Exercise
With the line containing "Details -> (224, 291)" as the first line and the last line of the records as the final one, reproduce that range exactly.

Stored items:
···

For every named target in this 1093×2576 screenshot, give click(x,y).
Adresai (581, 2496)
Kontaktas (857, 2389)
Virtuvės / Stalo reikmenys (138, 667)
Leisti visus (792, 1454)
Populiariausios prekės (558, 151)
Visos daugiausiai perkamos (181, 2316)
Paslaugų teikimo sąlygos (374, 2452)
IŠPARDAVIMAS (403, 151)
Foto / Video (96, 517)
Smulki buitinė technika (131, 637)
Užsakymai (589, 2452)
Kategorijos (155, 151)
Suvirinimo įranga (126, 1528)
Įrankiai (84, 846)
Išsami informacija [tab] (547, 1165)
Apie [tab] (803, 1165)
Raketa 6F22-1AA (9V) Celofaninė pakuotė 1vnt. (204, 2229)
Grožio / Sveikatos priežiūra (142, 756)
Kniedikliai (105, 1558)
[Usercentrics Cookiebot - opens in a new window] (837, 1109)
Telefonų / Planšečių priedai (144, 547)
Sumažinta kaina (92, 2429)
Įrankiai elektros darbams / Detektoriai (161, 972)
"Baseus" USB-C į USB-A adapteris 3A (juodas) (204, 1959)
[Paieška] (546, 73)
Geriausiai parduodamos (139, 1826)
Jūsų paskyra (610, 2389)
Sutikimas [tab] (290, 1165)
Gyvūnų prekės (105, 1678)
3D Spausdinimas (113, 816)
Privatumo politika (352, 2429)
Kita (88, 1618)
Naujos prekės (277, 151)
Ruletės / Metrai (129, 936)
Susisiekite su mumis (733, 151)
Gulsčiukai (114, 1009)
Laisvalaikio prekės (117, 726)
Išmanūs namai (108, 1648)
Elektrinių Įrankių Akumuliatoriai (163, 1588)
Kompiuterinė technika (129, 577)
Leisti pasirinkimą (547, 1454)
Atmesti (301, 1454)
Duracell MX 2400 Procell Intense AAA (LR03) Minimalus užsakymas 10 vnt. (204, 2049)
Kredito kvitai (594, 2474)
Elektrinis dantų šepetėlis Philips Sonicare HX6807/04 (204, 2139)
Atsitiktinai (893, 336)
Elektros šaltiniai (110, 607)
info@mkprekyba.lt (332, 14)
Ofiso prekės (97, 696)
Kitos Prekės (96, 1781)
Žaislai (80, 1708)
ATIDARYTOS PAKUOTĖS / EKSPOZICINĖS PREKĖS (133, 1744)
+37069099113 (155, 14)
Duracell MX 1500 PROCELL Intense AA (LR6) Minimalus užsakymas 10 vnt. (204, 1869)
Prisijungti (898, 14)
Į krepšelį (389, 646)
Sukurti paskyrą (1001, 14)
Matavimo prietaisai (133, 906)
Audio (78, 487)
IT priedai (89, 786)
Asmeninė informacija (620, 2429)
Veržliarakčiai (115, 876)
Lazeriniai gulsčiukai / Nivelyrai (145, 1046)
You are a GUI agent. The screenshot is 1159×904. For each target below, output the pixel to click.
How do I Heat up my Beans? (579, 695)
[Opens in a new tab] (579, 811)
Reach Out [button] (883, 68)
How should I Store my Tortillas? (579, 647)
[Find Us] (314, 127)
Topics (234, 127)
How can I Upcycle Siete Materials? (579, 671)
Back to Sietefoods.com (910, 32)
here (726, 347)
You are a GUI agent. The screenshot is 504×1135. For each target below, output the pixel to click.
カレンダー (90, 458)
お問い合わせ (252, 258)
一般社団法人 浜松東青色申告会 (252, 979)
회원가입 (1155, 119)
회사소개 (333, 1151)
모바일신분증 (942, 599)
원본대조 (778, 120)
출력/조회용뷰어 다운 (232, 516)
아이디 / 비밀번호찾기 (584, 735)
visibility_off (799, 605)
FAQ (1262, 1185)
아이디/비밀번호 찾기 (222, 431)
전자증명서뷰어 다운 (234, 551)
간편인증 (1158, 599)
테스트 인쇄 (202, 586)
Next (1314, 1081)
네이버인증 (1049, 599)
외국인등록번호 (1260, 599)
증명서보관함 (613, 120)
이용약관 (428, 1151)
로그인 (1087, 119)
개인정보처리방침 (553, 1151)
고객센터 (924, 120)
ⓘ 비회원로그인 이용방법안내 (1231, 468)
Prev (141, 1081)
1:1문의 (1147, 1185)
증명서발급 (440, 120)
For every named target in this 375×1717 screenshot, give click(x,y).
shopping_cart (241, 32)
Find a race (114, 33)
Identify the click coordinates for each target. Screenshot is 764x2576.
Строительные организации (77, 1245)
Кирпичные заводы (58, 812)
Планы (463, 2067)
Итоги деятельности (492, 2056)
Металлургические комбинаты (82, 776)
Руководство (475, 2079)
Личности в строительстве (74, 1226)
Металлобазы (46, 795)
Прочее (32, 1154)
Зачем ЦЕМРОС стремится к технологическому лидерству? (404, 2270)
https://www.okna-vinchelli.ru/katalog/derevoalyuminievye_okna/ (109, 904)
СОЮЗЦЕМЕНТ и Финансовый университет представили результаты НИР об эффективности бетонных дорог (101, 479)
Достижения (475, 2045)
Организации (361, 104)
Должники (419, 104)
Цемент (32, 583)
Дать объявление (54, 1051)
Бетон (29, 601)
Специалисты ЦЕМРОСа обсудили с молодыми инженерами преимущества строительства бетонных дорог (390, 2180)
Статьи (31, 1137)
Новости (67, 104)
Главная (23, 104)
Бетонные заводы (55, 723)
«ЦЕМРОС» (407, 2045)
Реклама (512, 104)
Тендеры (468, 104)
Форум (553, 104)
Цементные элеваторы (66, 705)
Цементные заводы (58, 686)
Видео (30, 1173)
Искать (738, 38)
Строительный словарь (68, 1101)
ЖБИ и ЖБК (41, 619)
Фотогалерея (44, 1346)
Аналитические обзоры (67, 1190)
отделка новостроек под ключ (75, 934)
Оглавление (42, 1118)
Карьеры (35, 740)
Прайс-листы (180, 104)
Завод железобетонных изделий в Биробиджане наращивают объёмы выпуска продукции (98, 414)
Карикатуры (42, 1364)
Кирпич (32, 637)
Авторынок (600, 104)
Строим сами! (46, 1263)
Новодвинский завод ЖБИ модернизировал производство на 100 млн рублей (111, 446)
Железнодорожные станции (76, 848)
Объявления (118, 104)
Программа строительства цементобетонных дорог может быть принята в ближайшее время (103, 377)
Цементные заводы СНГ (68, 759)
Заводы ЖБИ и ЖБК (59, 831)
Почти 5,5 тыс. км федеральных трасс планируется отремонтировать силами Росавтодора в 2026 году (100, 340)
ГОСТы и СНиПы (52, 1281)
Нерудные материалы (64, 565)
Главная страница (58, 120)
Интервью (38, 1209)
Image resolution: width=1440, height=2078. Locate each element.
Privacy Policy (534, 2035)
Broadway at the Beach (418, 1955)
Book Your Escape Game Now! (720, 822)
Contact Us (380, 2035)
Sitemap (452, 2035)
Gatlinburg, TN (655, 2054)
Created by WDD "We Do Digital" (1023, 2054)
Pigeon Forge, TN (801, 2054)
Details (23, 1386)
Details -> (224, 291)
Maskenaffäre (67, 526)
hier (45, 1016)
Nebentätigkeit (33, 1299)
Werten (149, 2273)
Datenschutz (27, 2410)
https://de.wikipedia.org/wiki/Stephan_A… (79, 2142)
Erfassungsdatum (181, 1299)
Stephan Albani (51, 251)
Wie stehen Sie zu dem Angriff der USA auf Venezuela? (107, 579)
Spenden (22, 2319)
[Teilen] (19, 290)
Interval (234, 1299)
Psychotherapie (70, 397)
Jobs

···

Result below
Details -> (224, 291)
Maskenaffäre (67, 526)
hier (45, 1016)
Nebentätigkeit (33, 1299)
Werten (149, 2273)
Datenschutz (27, 2410)
https://de.wikipedia.org/wiki/Stephan_A… (79, 2142)
Erfassungsdatum (181, 1299)
Stephan Albani (51, 251)
Wie stehen Sie zu dem Angriff der USA auf Venezuela? (107, 579)
Spenden (22, 2319)
[Teilen] (19, 290)
Interval (234, 1299)
Psychotherapie (70, 397)
Jobs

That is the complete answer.